Mrs Savege adds that some people who are currently ‘invisible’ to traditional mental health services may also be more likely to engage with the community approach. ‘Nobody has been interested in the root causes before,’ she says.
York has a proud history of innovative mental health services. In 1790, prominent Quaker William Tuke opened The Retreat, a humane alternative to the asylums of the day after concerns were raised about the treatment of a patient who died in care.
The Retreat still operates on the same site today, as an independent non-profit commissioned by the NHS to provide autism and ADHD diagnostic assessments.
Alyson Scott, chief executive of York Mind, said the relationship between statutory bodies and the voluntary sector in the project ‘actually feels like a partnership’, with its staff feeling empowered to help service users which can also free up psychiatrists’ time.
‘We can transform a system to make it better for people using it, without there being huge implications on cost. This is a genuine shift towards mental health services being more responsive to the needs people have, and we could be sat here in 20 years talking about how we were very much at the forefront of that.’
Claire Douglas, leader of York City Council, said she was taken by the Trieste model’s principle that ‘the community looks after the community’.
‘I’m tremendously supportive of mental health services that deliver for our residents when they need it in a way that makes sense for them and feels accessible for them. Our data and the response of the people who have used the services so far have shown that it does really work.’
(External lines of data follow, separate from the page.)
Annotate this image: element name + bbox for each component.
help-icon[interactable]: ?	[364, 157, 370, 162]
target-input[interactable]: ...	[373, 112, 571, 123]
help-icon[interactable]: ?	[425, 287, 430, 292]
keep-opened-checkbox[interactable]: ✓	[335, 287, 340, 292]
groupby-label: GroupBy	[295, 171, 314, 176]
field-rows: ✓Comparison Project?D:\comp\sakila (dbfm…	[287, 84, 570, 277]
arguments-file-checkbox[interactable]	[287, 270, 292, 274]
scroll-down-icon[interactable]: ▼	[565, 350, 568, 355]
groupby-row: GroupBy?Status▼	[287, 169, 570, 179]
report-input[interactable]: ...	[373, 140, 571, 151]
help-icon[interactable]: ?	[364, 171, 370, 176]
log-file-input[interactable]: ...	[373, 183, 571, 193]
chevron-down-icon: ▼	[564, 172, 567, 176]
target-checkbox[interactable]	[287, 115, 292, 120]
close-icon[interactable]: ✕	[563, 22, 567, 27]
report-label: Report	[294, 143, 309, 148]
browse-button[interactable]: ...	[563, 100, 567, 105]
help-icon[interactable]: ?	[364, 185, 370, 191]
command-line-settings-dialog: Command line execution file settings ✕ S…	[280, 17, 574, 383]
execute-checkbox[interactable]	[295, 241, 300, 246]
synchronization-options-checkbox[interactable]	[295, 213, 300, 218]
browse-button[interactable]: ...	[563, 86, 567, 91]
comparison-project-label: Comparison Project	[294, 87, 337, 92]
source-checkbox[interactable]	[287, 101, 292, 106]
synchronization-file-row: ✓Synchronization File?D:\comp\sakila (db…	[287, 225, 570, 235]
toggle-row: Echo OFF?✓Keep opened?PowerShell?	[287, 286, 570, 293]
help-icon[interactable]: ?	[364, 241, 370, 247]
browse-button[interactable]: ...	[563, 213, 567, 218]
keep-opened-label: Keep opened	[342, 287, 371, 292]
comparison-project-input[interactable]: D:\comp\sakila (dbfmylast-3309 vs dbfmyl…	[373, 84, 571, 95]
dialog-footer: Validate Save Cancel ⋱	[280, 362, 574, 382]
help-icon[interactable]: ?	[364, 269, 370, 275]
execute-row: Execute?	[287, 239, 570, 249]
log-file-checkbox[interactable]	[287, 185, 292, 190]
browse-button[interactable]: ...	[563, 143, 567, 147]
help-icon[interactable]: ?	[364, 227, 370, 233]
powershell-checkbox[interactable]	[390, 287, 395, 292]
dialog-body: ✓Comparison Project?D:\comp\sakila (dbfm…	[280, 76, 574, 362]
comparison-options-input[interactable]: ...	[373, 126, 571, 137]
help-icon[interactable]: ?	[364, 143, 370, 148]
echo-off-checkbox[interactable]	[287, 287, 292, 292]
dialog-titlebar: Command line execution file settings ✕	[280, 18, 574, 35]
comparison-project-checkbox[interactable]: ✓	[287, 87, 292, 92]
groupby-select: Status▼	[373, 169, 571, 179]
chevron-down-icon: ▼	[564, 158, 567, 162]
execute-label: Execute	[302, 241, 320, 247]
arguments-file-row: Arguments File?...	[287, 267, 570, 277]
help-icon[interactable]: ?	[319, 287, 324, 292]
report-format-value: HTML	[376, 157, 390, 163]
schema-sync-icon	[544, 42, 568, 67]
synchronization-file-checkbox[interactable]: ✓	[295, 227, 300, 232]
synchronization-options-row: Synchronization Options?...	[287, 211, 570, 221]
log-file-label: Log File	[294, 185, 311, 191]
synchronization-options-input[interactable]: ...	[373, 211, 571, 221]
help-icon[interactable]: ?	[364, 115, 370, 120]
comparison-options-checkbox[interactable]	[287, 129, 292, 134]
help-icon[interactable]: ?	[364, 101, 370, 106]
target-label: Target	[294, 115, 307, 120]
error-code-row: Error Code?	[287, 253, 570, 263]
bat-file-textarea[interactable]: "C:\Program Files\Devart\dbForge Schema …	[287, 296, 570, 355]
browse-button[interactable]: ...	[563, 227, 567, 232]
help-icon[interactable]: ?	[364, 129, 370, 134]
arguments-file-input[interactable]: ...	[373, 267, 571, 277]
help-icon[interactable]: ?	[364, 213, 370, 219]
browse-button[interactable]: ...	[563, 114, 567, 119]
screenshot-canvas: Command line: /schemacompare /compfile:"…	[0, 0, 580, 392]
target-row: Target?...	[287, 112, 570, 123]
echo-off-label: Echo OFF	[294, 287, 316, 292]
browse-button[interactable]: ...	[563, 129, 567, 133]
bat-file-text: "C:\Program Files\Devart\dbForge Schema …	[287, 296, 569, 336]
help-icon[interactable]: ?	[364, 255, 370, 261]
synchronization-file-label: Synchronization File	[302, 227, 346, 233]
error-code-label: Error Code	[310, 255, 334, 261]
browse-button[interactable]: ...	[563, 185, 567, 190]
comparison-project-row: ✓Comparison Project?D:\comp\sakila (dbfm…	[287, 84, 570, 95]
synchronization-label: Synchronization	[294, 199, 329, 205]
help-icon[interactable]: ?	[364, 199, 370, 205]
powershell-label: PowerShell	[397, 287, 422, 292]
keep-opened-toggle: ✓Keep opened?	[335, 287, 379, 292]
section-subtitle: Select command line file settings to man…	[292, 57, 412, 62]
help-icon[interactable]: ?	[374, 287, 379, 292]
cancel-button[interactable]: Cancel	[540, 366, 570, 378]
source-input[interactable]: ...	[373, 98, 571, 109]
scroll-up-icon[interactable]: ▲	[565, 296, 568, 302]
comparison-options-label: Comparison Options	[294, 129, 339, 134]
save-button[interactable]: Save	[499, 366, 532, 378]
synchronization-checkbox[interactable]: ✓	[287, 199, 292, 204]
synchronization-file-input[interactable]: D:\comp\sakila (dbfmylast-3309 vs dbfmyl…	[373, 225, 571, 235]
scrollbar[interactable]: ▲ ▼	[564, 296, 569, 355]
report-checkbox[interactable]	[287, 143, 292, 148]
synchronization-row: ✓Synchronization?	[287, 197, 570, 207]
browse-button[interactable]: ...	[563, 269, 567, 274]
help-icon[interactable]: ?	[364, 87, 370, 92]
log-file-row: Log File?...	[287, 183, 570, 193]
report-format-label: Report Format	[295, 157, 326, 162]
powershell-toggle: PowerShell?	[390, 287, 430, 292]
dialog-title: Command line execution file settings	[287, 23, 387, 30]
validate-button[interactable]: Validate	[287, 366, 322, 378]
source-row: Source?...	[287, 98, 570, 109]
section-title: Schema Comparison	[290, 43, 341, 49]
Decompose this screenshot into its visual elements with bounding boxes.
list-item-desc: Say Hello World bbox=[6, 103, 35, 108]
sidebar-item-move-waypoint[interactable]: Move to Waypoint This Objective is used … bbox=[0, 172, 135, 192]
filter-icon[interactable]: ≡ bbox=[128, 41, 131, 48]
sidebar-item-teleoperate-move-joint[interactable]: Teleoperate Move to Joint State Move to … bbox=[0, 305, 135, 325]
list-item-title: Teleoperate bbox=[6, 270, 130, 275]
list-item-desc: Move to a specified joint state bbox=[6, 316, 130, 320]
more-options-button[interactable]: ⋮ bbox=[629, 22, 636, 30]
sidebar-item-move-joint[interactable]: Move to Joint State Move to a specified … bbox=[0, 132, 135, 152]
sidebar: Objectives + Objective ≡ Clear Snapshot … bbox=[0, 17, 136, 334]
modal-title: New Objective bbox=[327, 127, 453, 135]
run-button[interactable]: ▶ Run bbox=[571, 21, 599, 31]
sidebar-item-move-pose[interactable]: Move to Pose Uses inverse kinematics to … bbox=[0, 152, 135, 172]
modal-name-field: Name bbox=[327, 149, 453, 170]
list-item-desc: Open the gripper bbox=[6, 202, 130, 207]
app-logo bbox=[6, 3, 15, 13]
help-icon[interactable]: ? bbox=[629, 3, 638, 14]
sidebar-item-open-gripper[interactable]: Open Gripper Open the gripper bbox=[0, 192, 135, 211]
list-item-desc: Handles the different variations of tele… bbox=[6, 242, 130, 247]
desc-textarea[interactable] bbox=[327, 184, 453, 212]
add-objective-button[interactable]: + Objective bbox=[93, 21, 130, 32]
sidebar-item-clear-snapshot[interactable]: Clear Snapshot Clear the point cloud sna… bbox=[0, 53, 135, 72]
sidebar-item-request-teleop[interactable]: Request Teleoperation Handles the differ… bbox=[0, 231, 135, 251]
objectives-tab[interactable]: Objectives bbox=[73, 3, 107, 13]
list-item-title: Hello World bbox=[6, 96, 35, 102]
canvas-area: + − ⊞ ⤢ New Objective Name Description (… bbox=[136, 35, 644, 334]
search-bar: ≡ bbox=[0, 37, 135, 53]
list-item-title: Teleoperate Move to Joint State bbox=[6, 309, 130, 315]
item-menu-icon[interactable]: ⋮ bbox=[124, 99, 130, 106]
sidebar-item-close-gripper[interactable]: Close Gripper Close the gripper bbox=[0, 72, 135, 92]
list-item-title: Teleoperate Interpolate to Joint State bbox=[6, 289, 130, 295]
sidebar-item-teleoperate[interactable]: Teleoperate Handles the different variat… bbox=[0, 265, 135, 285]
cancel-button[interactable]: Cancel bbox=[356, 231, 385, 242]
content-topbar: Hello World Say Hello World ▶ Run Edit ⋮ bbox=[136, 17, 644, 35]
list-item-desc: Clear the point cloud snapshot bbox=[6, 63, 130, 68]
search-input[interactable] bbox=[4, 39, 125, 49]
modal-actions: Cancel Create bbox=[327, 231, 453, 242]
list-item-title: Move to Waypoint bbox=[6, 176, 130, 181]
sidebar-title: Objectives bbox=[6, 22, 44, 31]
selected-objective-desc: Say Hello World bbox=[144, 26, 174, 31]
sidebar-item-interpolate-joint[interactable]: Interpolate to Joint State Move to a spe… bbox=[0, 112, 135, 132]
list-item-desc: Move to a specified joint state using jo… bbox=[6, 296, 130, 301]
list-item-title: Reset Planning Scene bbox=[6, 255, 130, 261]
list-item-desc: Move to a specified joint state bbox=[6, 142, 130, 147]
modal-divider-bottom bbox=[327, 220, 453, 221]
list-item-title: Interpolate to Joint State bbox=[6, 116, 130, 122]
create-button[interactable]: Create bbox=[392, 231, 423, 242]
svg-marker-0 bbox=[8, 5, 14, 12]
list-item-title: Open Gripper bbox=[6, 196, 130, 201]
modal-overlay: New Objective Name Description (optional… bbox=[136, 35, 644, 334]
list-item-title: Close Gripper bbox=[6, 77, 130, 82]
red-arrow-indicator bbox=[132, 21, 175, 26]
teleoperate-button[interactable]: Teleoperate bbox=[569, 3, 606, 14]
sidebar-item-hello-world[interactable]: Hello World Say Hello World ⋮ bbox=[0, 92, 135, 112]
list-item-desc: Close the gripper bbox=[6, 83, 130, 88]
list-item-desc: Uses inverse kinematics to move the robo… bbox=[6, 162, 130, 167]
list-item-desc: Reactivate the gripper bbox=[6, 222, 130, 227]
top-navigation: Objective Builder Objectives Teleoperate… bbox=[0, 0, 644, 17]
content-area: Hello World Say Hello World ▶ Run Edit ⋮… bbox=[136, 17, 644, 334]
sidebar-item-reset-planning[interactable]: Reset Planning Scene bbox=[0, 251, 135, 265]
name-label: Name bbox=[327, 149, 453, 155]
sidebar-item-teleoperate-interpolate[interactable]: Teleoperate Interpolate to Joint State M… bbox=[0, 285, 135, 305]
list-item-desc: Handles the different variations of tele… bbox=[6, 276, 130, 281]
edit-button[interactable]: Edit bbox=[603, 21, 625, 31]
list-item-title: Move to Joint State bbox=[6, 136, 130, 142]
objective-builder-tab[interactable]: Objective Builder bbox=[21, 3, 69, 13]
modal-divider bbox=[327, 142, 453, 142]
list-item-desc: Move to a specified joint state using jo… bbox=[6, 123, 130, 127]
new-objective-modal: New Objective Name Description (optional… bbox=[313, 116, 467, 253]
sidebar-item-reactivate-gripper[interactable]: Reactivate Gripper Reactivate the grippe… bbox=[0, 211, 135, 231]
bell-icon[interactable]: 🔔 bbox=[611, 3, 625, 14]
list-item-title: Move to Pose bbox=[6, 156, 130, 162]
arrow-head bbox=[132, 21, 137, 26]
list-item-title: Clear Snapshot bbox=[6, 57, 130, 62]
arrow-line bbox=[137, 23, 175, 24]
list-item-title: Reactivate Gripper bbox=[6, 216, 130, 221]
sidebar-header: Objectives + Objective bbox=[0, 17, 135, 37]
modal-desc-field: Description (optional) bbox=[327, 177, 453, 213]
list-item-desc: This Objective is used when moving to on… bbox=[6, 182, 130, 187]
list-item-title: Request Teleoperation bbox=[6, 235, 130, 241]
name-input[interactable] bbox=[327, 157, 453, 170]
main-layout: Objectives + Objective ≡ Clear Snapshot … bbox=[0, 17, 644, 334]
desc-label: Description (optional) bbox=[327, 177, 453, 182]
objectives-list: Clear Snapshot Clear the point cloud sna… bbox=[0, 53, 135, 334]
‘York is a social justice-driven city, that’s our history. People here do look out for each other, they do care about their neighbours. I don’t think our citizens would expect us to deliver mental health services any other way.’
The vision is to have a mental health system we’re proud of
Dr Wright
A recent HSSIB (Health Services Safety Investigations Body) report found that many mental health services are being run in ‘dilapidated’ facilities. It recommends ‘making therapeutic care a priority’. The new Labour Government has set out its intention to transform the NHS into a more preventative system.
York’s Mental Health Partnership hopes its mental health services can become a model for others to emulate, and says it aligns with recommendations from the Hewitt review and Darzi report.
Prof Gabriel says: ‘If we have enough evidence to show this is making a difference, then if more money becomes available, this could be the beginning of a movement. There have been seeds of this for a long time. People are beginning to notice that there’s a different way of doing it.’ Dr Wright adds: ‘They’ve been talking about it for decades, the only thing that hasn’t happened is actually implementing it. We have to demonstrate you can do that, and fund it adequately.
‘The vision is to have a mental health system we’re proud of. That’s what we saw in Trieste. There’s a lot of passion. They were showing it off. We want to do that too.’